In this part the team used google ad to tie trivia facts to searches and analyzed the bounce rate and time on page for the collected clicks (almost 500).

Results –

  • CTR was not significantly different than reported results in the market (0.8) – i.e does not indicate willingness of users to explore trivia facts.
  • Bounce rate (time of page < 5 seconds) for bottom trivia was 52%, for WTM facts 47% and for top trivia 37%.
  • Average time on page was significantly better in top trivia comparing to bottom trivia (48.5 seconds vs 30.7) but was not significant comparing to WTM (43.1 seconds).
  • One reason for people to spend time on WTM fact pages was because the presented sentences ware longer than the sentences presented for the top trivia and had a higher change of being confusing so people take time to understand them.

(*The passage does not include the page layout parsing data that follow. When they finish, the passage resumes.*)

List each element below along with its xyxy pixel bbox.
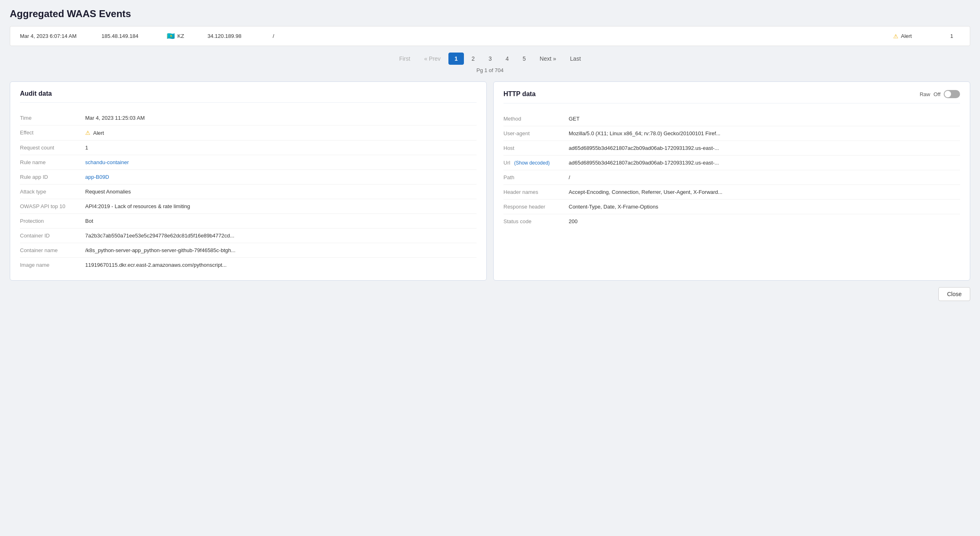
audit-effect-row: Effect ⚠ Alert xyxy=(20,125,477,141)
audit-attack-type-label: Attack type xyxy=(20,189,85,195)
page-5-button[interactable]: 5 xyxy=(516,53,532,65)
event-dest-ip: 34.120.189.98 xyxy=(204,31,269,41)
http-path-value: / xyxy=(569,174,960,180)
event-effect: ⚠ Alert xyxy=(890,31,947,41)
close-button[interactable]: Close xyxy=(938,287,970,301)
audit-image-name-label: Image name xyxy=(20,262,85,268)
http-url-label: Url (Show decoded) xyxy=(503,160,569,166)
pagination: First « Prev 1 2 3 4 5 Next » Last Pg 1 … xyxy=(10,53,970,73)
audit-container-name-value: /k8s_python-server-app_python-server-git… xyxy=(85,247,477,253)
close-btn-container: Close xyxy=(10,287,970,301)
audit-protection-value: Bot xyxy=(85,218,477,224)
http-header-names-row: Header names Accept-Encoding, Connection… xyxy=(503,185,960,200)
page-4-button[interactable]: 4 xyxy=(499,53,515,65)
event-timestamp: Mar 4, 2023 6:07:14 AM xyxy=(17,31,98,41)
http-useragent-row: User-agent Mozilla/5.0 (X11; Linux x86_6… xyxy=(503,126,960,141)
prev-page-button[interactable]: « Prev xyxy=(418,53,446,65)
audit-attack-type-value: Request Anomalies xyxy=(85,189,477,195)
audit-time-row: Time Mar 4, 2023 11:25:03 AM xyxy=(20,111,477,125)
raw-label: Raw xyxy=(920,91,930,97)
page-title: Aggregated WAAS Events xyxy=(10,8,970,20)
event-path: / xyxy=(269,31,302,41)
audit-effect-value: ⚠ Alert xyxy=(85,130,477,136)
audit-rule-app-id-label: Rule app ID xyxy=(20,174,85,180)
audit-rule-name-label: Rule name xyxy=(20,159,85,165)
table-row: Mar 4, 2023 6:07:14 AM 185.48.149.184 🇰🇿… xyxy=(10,26,970,46)
http-method-row: Method GET xyxy=(503,112,960,126)
event-table: Mar 4, 2023 6:07:14 AM 185.48.149.184 🇰🇿… xyxy=(10,26,970,46)
audit-image-name-row: Image name 11919670115.dkr.ecr.east-2.am… xyxy=(20,258,477,272)
alert-icon: ⚠ xyxy=(893,33,898,40)
page-3-button[interactable]: 3 xyxy=(482,53,498,65)
audit-protection-row: Protection Bot xyxy=(20,214,477,228)
audit-rule-name-row: Rule name schandu-container xyxy=(20,155,477,170)
http-response-header-label: Response header xyxy=(503,204,569,210)
http-fields: Method GET User-agent Mozilla/5.0 (X11; … xyxy=(503,112,960,228)
http-url-value: ad65d68955b3d4621807ac2b09ad06ab-1720931… xyxy=(569,160,960,166)
audit-attack-type-row: Attack type Request Anomalies xyxy=(20,185,477,199)
audit-container-id-label: Container ID xyxy=(20,233,85,239)
page-container: Aggregated WAAS Events Mar 4, 2023 6:07:… xyxy=(0,0,980,536)
page-1-button[interactable]: 1 xyxy=(448,53,464,65)
audit-protection-label: Protection xyxy=(20,218,85,224)
http-method-value: GET xyxy=(569,116,960,122)
show-decoded-button[interactable]: (Show decoded) xyxy=(514,160,550,166)
audit-alert-icon: ⚠ xyxy=(85,130,90,136)
http-host-row: Host ad65d68955b3d4621807ac2b09ad06ab-17… xyxy=(503,141,960,156)
http-status-code-row: Status code 200 xyxy=(503,214,960,228)
pagination-row: First « Prev 1 2 3 4 5 Next » Last xyxy=(393,53,587,65)
audit-container-id-row: Container ID 7a2b3c7ab550a71ee53e5c29477… xyxy=(20,228,477,243)
audit-container-name-label: Container name xyxy=(20,247,85,253)
http-useragent-label: User-agent xyxy=(503,130,569,136)
http-host-value: ad65d68955b3d4621807ac2b09ad06ab-1720931… xyxy=(569,145,960,151)
audit-time-value: Mar 4, 2023 11:25:03 AM xyxy=(85,115,477,121)
http-status-code-value: 200 xyxy=(569,218,960,224)
http-path-row: Path / xyxy=(503,170,960,185)
last-page-button[interactable]: Last xyxy=(564,53,587,65)
first-page-button[interactable]: First xyxy=(393,53,416,65)
country-code: KZ xyxy=(177,33,184,39)
audit-panel-title: Audit data xyxy=(20,90,52,97)
audit-request-count-label: Request count xyxy=(20,145,85,151)
audit-rule-name-value[interactable]: schandu-container xyxy=(85,159,477,165)
http-header-names-label: Header names xyxy=(503,189,569,195)
audit-owasp-row: OWASP API top 10 API4:2019 - Lack of res… xyxy=(20,199,477,214)
audit-owasp-value: API4:2019 - Lack of resources & rate lim… xyxy=(85,203,477,209)
http-panel: HTTP data Raw Off Method GET User-agent … xyxy=(493,81,970,281)
raw-toggle-container: Raw Off xyxy=(920,90,960,98)
audit-request-count-value: 1 xyxy=(85,145,477,151)
event-source-ip: 185.48.149.184 xyxy=(98,31,163,41)
http-response-header-value: Content-Type, Date, X-Frame-Options xyxy=(569,204,960,210)
toggle-knob xyxy=(945,91,951,97)
http-method-label: Method xyxy=(503,116,569,122)
http-response-header-row: Response header Content-Type, Date, X-Fr… xyxy=(503,200,960,214)
http-path-label: Path xyxy=(503,174,569,180)
http-status-code-label: Status code xyxy=(503,218,569,224)
effect-label: Alert xyxy=(901,33,912,39)
http-host-label: Host xyxy=(503,145,569,151)
page-info: Pg 1 of 704 xyxy=(477,67,504,73)
http-panel-title: HTTP data xyxy=(503,90,536,98)
audit-owasp-label: OWASP API top 10 xyxy=(20,203,85,209)
audit-fields: Time Mar 4, 2023 11:25:03 AM Effect ⚠ Al… xyxy=(20,111,477,272)
audit-time-label: Time xyxy=(20,115,85,121)
audit-request-count-row: Request count 1 xyxy=(20,141,477,155)
audit-panel-header: Audit data xyxy=(20,90,477,103)
raw-toggle-switch[interactable] xyxy=(944,90,960,98)
country-flag-icon: 🇰🇿 xyxy=(167,32,175,40)
panels-container: Audit data Time Mar 4, 2023 11:25:03 AM … xyxy=(10,81,970,281)
page-2-button[interactable]: 2 xyxy=(466,53,481,65)
http-panel-header: HTTP data Raw Off xyxy=(503,90,960,103)
audit-panel: Audit data Time Mar 4, 2023 11:25:03 AM … xyxy=(10,81,487,281)
event-country: 🇰🇿 KZ xyxy=(163,31,204,42)
audit-container-id-value: 7a2b3c7ab550a71ee53e5c294778e62dc81d5f16… xyxy=(85,233,477,239)
audit-container-name-row: Container name /k8s_python-server-app_py… xyxy=(20,243,477,258)
http-header-names-value: Accept-Encoding, Connection, Referrer, U… xyxy=(569,189,960,195)
event-count: 1 xyxy=(947,31,963,41)
audit-image-name-value: 11919670115.dkr.ecr.east-2.amazonaws.com… xyxy=(85,262,477,268)
http-url-row: Url (Show decoded) ad65d68955b3d4621807a… xyxy=(503,156,960,170)
audit-effect-label: Effect xyxy=(20,130,85,136)
raw-state-label: Off xyxy=(934,91,940,97)
next-page-button[interactable]: Next » xyxy=(534,53,562,65)
audit-rule-app-id-value[interactable]: app-B09D xyxy=(85,174,477,180)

Discussion and Further work

Limitation – the algorithm works well for human entities but worse on other domain such as movies and cities.

Future work –

  • Better phrasing of the trivia facts – instead of “X is a member of group Y” —> “Obama won Best Spoken word Album Grammy Awards for abridged audiobook versions of Dreams from My Father in February 2006 and for the Audacity of Hope in February 2008”.
  • Turning trivia facts to trivia questions – for the example above generate a question of the form – “Which US presider is a Grammy award winner?” And not “Who won a Grammy award” or “What did Barack Obama win?”

[TR] – this would require additional notation of a good trivia question. The “good” question in this example is interesting since it involves a contrast between two categories.

Other applications –

  • Anomaly detection – surprising facts are sometimes surprising because they are wrong. Using this algorithm we can clean those and improve Wikipedia reliability.
  • Predict most surprising article in a given category
  • Improve search experience by enriching result with trivia facts

[TR] – Improve learning experience on learning platforms by enriching the UI with trivia facts.

Extensions –

  • Personalized trivia score – as commented above, different reader can find different facts more \ less interesting (see here) so the score should be personalized and take into account different properties of the reader such as demographic and even more temporal like mood.
  • [TR] – Additional extensions involve trivia facts between entities such as “Michelle Obama and Melania Trump are in the same height”, “X and Y were born in the same date”.